A Meridian-based medical school — which is seeking to build its partnership with Idaho — is pairing up with a university in the Midwest.
The Idaho College of Osteopathic Medicine on Tuesday announced a “strategic partnership” with Concordia University Wisconsin. The partnership could lead to ICOM’s first satellite campus, an instructional site on Concordia’s Mequon, Wisconsin, campus.
The ICOM-Concordia agreement is effective immediately, and it will “facilitate” Concordia students’ enrollment in ICOM’s medical school programs, ICOM said in a news release Tuesday.
“By working together, we are not only expanding opportunities for aspiring medical students but also helping to address critical physician workforce needs in our communities,” ICOM President Tracy Farnsworth said in the release.
In an interview Wednesday, Farnsworth said the partnership will not affect ICOM’s Idaho operations. As a private college, ICOM recruits most of its students from outside Idaho.
And while the satellite campus would be a first for ICOM, Farnsworth noted that the University of Washington has used a similar model to build its WWAMI medical partnership, with branches in member states of Washington, Wyoming, Alaska, Montana and Idaho.
“It’s not uncommon … to have a hub-and-spoke philosophy,” Farnsworth told EdNews.
In the release, ICOM said the partnership will expand its ties with hospitals in the Midwest, providing its students with more clinical opportunities in the region.

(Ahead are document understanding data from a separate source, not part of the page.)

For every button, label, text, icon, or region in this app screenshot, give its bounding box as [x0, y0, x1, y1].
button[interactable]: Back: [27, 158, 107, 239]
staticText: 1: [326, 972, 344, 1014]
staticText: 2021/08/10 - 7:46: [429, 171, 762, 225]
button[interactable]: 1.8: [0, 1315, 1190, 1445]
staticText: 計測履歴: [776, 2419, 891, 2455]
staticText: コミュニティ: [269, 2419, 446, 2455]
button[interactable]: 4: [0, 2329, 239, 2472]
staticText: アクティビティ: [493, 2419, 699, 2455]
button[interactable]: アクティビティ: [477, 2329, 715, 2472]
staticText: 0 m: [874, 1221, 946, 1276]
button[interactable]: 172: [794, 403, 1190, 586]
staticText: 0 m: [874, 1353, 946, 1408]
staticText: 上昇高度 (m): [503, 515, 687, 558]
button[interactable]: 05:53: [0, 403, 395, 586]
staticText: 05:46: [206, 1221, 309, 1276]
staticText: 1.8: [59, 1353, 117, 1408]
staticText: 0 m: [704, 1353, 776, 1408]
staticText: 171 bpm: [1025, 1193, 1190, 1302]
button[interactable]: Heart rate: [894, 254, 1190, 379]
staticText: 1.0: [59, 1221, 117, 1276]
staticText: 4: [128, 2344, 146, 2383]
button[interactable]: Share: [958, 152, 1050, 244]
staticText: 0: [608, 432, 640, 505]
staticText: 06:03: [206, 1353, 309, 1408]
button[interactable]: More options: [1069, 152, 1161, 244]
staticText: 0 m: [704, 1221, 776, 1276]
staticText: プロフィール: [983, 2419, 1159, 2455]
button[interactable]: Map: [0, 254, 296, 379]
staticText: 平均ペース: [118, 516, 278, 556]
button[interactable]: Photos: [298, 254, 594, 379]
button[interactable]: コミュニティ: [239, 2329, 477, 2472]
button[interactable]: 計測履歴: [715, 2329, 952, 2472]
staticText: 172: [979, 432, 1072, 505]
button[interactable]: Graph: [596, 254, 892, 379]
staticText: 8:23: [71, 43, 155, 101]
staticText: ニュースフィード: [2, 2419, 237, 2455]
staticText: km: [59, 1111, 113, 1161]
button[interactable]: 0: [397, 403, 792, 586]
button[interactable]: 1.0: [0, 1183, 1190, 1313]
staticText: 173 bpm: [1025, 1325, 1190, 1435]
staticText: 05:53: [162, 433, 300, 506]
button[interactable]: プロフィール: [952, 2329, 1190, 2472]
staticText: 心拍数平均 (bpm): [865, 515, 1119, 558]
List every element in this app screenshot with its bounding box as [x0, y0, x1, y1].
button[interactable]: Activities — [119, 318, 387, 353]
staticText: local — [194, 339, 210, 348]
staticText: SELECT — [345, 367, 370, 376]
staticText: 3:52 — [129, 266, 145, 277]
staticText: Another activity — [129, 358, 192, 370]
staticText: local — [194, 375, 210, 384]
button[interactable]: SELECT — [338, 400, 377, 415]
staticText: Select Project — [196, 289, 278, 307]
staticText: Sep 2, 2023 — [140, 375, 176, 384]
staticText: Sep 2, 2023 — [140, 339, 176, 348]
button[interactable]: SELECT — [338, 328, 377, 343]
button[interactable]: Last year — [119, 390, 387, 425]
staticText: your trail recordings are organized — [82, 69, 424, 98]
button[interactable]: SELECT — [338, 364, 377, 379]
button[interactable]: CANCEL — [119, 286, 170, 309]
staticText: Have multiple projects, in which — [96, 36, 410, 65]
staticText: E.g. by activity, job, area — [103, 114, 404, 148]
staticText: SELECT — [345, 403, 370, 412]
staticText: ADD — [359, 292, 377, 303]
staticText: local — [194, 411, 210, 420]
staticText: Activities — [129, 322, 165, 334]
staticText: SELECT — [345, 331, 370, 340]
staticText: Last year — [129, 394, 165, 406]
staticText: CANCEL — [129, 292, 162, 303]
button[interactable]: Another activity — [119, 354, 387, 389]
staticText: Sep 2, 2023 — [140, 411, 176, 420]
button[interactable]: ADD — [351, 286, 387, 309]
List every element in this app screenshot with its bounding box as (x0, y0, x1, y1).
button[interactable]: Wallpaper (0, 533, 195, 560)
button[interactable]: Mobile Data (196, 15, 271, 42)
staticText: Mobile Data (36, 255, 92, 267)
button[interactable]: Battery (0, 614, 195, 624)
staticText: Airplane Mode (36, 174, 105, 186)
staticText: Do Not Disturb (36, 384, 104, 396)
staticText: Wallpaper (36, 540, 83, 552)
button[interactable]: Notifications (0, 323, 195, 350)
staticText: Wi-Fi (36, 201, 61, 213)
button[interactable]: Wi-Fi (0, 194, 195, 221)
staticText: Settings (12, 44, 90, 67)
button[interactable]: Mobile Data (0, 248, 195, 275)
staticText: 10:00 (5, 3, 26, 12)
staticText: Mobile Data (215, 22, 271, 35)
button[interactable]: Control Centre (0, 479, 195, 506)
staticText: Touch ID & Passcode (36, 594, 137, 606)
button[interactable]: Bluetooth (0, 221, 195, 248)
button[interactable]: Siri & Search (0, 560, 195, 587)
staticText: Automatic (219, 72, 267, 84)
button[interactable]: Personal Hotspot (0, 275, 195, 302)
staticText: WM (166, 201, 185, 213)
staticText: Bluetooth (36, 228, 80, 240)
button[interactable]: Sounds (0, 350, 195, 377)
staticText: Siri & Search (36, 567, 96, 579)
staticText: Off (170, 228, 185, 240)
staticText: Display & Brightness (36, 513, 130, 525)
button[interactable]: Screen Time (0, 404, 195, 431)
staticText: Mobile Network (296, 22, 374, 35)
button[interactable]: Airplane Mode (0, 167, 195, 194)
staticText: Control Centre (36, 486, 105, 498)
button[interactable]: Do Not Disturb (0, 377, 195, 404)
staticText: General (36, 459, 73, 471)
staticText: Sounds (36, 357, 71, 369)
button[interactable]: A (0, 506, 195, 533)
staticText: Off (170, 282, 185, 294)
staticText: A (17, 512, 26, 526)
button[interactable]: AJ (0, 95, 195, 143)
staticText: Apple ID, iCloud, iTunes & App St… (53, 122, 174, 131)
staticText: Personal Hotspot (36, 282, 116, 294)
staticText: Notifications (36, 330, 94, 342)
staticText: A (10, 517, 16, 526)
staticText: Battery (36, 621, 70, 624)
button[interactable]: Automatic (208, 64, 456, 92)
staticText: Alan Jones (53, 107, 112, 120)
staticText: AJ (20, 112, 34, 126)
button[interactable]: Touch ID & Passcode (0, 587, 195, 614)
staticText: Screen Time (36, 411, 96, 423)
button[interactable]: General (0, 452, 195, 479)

In-state clinical partnerships are a bottleneck in Idaho’s medical education system, and an impediment to addressing a longstanding doctors’ shortage. Idaho ranks last in the nation in physicians per capita.
ICOM is lobbying the state to subsidize student seats at the college. ICOM has said it would reserve in-state clinical assignments for Idaho students, while sending its out-of-state students to out-of-state clinical sites.
But despite lengthy discussions before the 2026 session, legislators did not establish state-funded seats at ICOM. The Legislature also did not expand partnerships with medical schools at the University of Washington and the University of Utah.
ICOM is a private, for-profit medical school. While ICOM is not currently for sale, Idaho State University and some legislators have voiced interest in a purchase.